## [Work required]
Down to the final line, write out the material beneath exactly, without pictures.

Segment Open

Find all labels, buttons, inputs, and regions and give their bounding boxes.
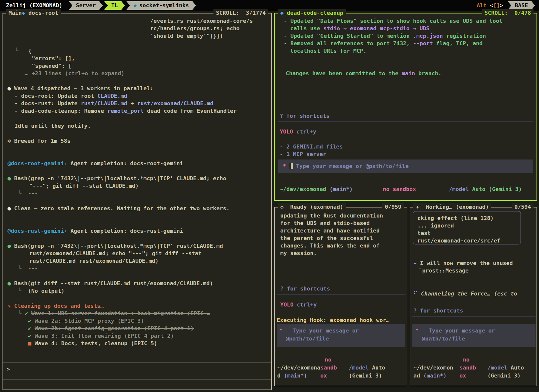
terminal-line: 'should be empty'"]}]) [150,32,223,40]
terminal-line: Idle until they notify. [15,122,91,130]
terminal-line: └ ✔ Wave 1: UDS server foundation + hook… [18,310,210,317]
terminal-line: /events.rs rust/exomonad-core/s [150,17,253,25]
pane-title-ready: ◇ Ready (exomonad) [278,203,346,211]
terminal-line: ● Wave 4 dispatched — 3 workers in paral… [8,85,153,92]
mode-indicator-base: BASE [508,1,535,10]
prompt-divider-bottom [3,379,271,380]
scroll-indicator: SCROLL: 0/478 [482,9,533,17]
terminal-line: @path/to/file [422,335,465,342]
terminal-line: Executing Hook: exomonad hook wor… [277,316,389,324]
terminal-line: /model Auto [349,364,385,372]
scroll-counter: 0/594 [512,203,533,211]
terminal-line: ~/dev/exomon [413,364,453,372]
terminal-line: ? for shortcuts [280,112,330,120]
terminal-line: changes. This marks the end of [280,242,380,250]
terminal-line: Changes have been committed to the main … [286,70,442,77]
tab-server[interactable]: Server [69,1,103,10]
message-input[interactable]: * Type your message or@path/to/file [412,324,535,347]
gem-icon: ◆ [22,9,25,17]
terminal-line: ✳ Cleaning up docs and tests… [8,302,104,310]
terminal-line: YOLO ctrl+y [280,128,316,136]
terminal-line: ... ignored [417,222,454,230]
terminal-line: ? for shortcuts [413,307,463,314]
alt-keybinding-hint: Alt <[]> [477,2,503,9]
terminal-line: /model Auto [487,364,524,372]
terminal-line: d (main*) [277,372,307,380]
gem-icon: ◆ [280,9,284,17]
terminal-line: * Type your message or [279,327,359,334]
terminal-line: updating the Rust documentation [280,212,383,220]
terminal-line: ✔ Wave 2b: Agent config generation (EPIC… [28,325,194,332]
terminal-line: @docs-root-gemini› Agent completion: doc… [8,160,183,167]
terminal-line: * Type your message or [415,327,495,334]
terminal-line: no sandbox [383,186,416,193]
terminal-line: @path/to/file [286,335,329,342]
terminal-line: ox [459,372,466,380]
terminal-line: "spawned": [ [32,62,72,70]
terminal-line: - docs-root: Update root CLAUDE.md [15,92,127,100]
terminal-line: (Gemini 3) [487,372,520,380]
terminal-line: ■ Wave 4: Docs, tests, cleanup (EPIC 5) [28,340,157,347]
terminal-line: localhost URLs for MCP. [290,47,367,55]
prompt-divider-top [3,362,271,363]
terminal-line: └ { [15,47,32,55]
terminal-line: /model Auto (Gemini 3) [449,186,522,193]
terminal-line: ~/dev/exomonasandb [277,364,337,372]
terminal-line: "---"; git diff --stat CLAUDE.md) [29,182,139,190]
pane-working-exomonad[interactable]: ✦ Working… (exomonad) 0/594 cking_effect… [410,207,537,386]
terminal-line: rc/handlers/groups.rs; echo [150,25,240,32]
terminal-line: `prost::Message [419,267,469,274]
zellij-status-bar: Zellij (EXOMONAD) Server TL ◆socket-syml… [0,0,539,11]
section-divider [277,294,405,294]
terminal-line: rust/CLAUDE.md rust/exomonad/CLAUDE.md) [29,257,159,265]
gem-icon: ◆ [133,2,137,8]
terminal-line: - 2 GEMINI.md files [280,143,343,150]
message-input[interactable]: * Type your message or@path/to/file [277,324,405,347]
terminal-line: rust/exomonad-core/src/ef [417,237,500,244]
terminal-line: - Removed all references to port 7432, -… [284,40,483,47]
diamond-icon: ◇ [280,203,284,211]
terminal-line: ● Bash(git diff --stat rust/CLAUDE.md ru… [8,280,213,287]
terminal-line: (Gemini 3) [349,372,382,380]
terminal-line: - dead-code-cleanup: Remove remote_port … [15,107,236,115]
terminal-line: the parent of the successful [280,234,373,242]
terminal-line: - Updated "Data Flows" section to show h… [284,17,502,25]
terminal-line: rust/exomonad/CLAUDE.md; echo "---"; git… [29,250,202,257]
terminal-line: - Updated "Getting Started" to mention .… [284,32,486,40]
terminal-line: YOLO ctrl+y [280,301,317,308]
tab-socket-symlinks[interactable]: ◆socket-symlinks [126,1,196,10]
terminal-line: my session. [280,250,317,257]
terminal-line: cking_effect (line 128) [417,214,494,222]
pane-title-working: ✦ Working… (exomonad) [413,203,491,211]
terminal-line: ad (main*) [413,372,446,380]
terminal-line: ✔ Wave 3: Init flow rewiring (EPIC 4 par… [28,332,174,340]
pane-ready-exomonad[interactable]: ◇ Ready (exomonad) 0/959 * Type your mes… [274,207,407,386]
terminal-line: ? for shortcuts [280,285,330,292]
terminal-line: ~/dev/exomonad (main*) [280,186,353,193]
terminal-line: └ (No output) [18,287,64,295]
pane-dead-code-cleanup[interactable]: ◆ dead-code-cleanup SCROLL: 0/478 * ▌ Ty… [274,13,537,201]
terminal-line: test [417,230,431,237]
terminal-line: └ --- [18,265,38,272]
terminal-line: ✔ Wave 2a: Stdio MCP proxy (EPIC 3) [28,317,144,325]
sparkle-icon: ✦ [416,203,419,211]
terminal-line: * ▌ Type your message or @path/to/file [283,162,409,170]
message-input[interactable]: * ▌ Type your message or @path/to/file [278,160,533,173]
section-divider [278,122,533,122]
terminal-line: no [325,356,332,364]
scroll-counter: 0/959 [382,203,404,211]
tab-tl-active[interactable]: TL [104,1,125,10]
terminal-line: - 1 MCP server [280,150,326,158]
section-divider [412,316,535,316]
terminal-line: … +23 lines (ctrl+o to expand) [25,70,124,77]
terminal-line: ⠋ Channeling the Force… (esc to [413,290,517,298]
terminal-line: for the UDS and stdio-based [280,220,370,227]
terminal-line: sandb [459,364,476,372]
shell-prompt[interactable]: > [7,366,10,373]
pane-docs-root[interactable]: Main◆ docs-root SCROLL: 3/1774 > /events… [3,13,272,390]
terminal-line: no [463,356,470,364]
terminal-line: ✦ I will now remove the unused [413,260,513,267]
terminal-line: ● Bash(grep -n '7432\|--port\|localhost.… [8,242,223,250]
terminal-line: └ --- [18,190,38,197]
pane-title-docs-root: Main◆ docs-root [6,9,61,17]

Segment Closed

## [Output]
Find all labels, buttons, inputs, and regions and give their bounding boxes.
terminal-line: 'should be empty'"]}]) [150,32,223,40]
terminal-line: Idle until they notify. [15,122,91,130]
terminal-line: └ ✔ Wave 1: UDS server foundation + hook… [18,310,210,317]
terminal-line: /events.rs rust/exomonad-core/s [150,17,253,25]
pane-title-ready: ◇ Ready (exomonad) [278,203,346,211]
terminal-line: ● Wave 4 dispatched — 3 workers in paral… [8,85,153,92]
mode-indicator-base: BASE [508,1,535,10]
prompt-divider-bottom [3,379,271,380]
scroll-indicator: SCROLL: 0/478 [482,9,533,17]
terminal-line: @path/to/file [422,335,465,342]
terminal-line: Executing Hook: exomonad hook wor… [277,316,389,324]
terminal-line: /model Auto [349,364,385,372]
scroll-counter: 0/594 [512,203,533,211]
terminal-line: ~/dev/exomon [413,364,453,372]
terminal-line: ? for shortcuts [280,112,330,120]
terminal-line: changes. This marks the end of [280,242,380,250]
terminal-line: Changes have been committed to the main … [286,70,442,77]
tab-server[interactable]: Server [69,1,103,10]
message-input[interactable]: * Type your message or@path/to/file [412,324,535,347]
gem-icon: ◆ [22,9,25,17]
terminal-line: ✳ Cleaning up docs and tests… [8,302,104,310]
terminal-line: YOLO ctrl+y [280,128,316,136]
terminal-line: ... ignored [417,222,454,230]
terminal-line: ? for shortcuts [413,307,463,314]
alt-keybinding-hint: Alt <[]> [477,2,503,9]
terminal-line: /model Auto [487,364,524,372]
terminal-line: d (main*) [277,372,307,380]
gem-icon: ◆ [280,9,284,17]
terminal-line: * Type your message or [279,327,359,334]
terminal-line: updating the Rust documentation [280,212,383,220]
terminal-line: ✔ Wave 2b: Agent config generation (EPIC… [28,325,194,332]
terminal-line: @docs-root-gemini› Agent completion: doc… [8,160,183,167]
terminal-line: * Type your message or [415,327,495,334]
terminal-line: no sandbox [383,186,416,193]
terminal-line: @path/to/file [286,335,329,342]
terminal-line: ox [459,372,466,380]
terminal-line: "spawned": [ [32,62,72,70]
terminal-line: - docs-root: Update root CLAUDE.md [15,92,127,100]
terminal-line: (Gemini 3) [487,372,520,380]
terminal-line: ■ Wave 4: Docs, tests, cleanup (EPIC 5) [28,340,157,347]
terminal-line: localhost URLs for MCP. [290,47,367,55]
prompt-divider-top [3,362,271,363]
terminal-line: └ { [15,47,32,55]
terminal-line: /model Auto (Gemini 3) [449,186,522,193]
terminal-line: ~/dev/exomonasandb [277,364,337,372]
terminal-line: "---"; git diff --stat CLAUDE.md) [29,182,139,190]
pane-working-exomonad[interactable]: ✦ Working… (exomonad) 0/594 cking_effect… [410,207,537,386]
terminal-line: rc/handlers/groups.rs; echo [150,25,240,32]
terminal-line: `prost::Message [419,267,469,274]
zellij-status-bar: Zellij (EXOMONAD) Server TL ◆socket-syml… [0,0,539,11]
section-divider [277,294,405,294]
terminal-line: rust/CLAUDE.md rust/exomonad/CLAUDE.md) [29,257,159,265]
gem-icon: ◆ [133,2,137,8]
terminal-line: - 2 GEMINI.md files [280,143,343,150]
message-input[interactable]: * Type your message or@path/to/file [277,324,405,347]
terminal-line: rust/exomonad-core/src/ef [417,237,500,244]
terminal-line: - Removed all references to port 7432, -… [284,40,483,47]
diamond-icon: ◇ [280,203,284,211]
terminal-line: ● Bash(git diff --stat rust/CLAUDE.md ru… [8,280,213,287]
terminal-line: (Gemini 3) [349,372,382,380]
terminal-line: - dead-code-cleanup: Remove remote_port … [15,107,236,115]
terminal-line: the parent of the successful [280,234,373,242]
terminal-line: - Updated "Data Flows" section to show h… [284,17,502,25]
terminal-line: rust/exomonad/CLAUDE.md; echo "---"; git… [29,250,202,257]
terminal-line: - Updated "Getting Started" to mention .… [284,32,486,40]
terminal-line: YOLO ctrl+y [280,301,317,308]
tab-socket-symlinks[interactable]: ◆socket-symlinks [126,1,196,10]
terminal-line: my session. [280,250,317,257]
terminal-line: cking_effect (line 128) [417,214,494,222]
pane-title-working: ✦ Working… (exomonad) [413,203,491,211]
terminal-line: ad (main*) [413,372,446,380]
terminal-line: ✔ Wave 3: Init flow rewiring (EPIC 4 par… [28,332,174,340]
pane-ready-exomonad[interactable]: ◇ Ready (exomonad) 0/959 * Type your mes… [274,207,407,386]
terminal-line: ? for shortcuts [280,285,330,292]
terminal-line: ~/dev/exomonad (main*) [280,186,353,193]
terminal-line: └ (No output) [18,287,64,295]
pane-dead-code-cleanup[interactable]: ◆ dead-code-cleanup SCROLL: 0/478 * ▌ Ty… [274,13,537,201]
terminal-line: test [417,230,431,237]
terminal-line: └ --- [18,265,38,272]
terminal-line: ✔ Wave 2a: Stdio MCP proxy (EPIC 3) [28,317,144,325]
sparkle-icon: ✦ [416,203,419,211]
terminal-line: * ▌ Type your message or @path/to/file [283,162,409,170]
message-input[interactable]: * ▌ Type your message or @path/to/file [278,160,533,173]
section-divider [278,122,533,122]
terminal-line: no [325,356,332,364]
scroll-counter: 0/959 [382,203,404,211]
tab-tl-active[interactable]: TL [104,1,125,10]
terminal-line: - 1 MCP server [280,150,326,158]
section-divider [412,316,535,316]
terminal-line: … +23 lines (ctrl+o to expand) [25,70,124,77]
terminal-line: ⠋ Channeling the Force… (esc to [413,290,517,298]
terminal-line: for the UDS and stdio-based [280,220,370,227]
terminal-line: sandb [459,364,476,372]
shell-prompt[interactable]: > [7,366,10,373]
pane-docs-root[interactable]: Main◆ docs-root SCROLL: 3/1774 > /events… [3,13,272,390]
terminal-line: no [463,356,470,364]
terminal-line: ✦ I will now remove the unused [413,260,513,267]
terminal-line: ● Bash(grep -n '7432\|--port\|localhost.… [8,242,223,250]
terminal-line: └ --- [18,190,38,197]
pane-title-docs-root: Main◆ docs-root [6,9,61,17]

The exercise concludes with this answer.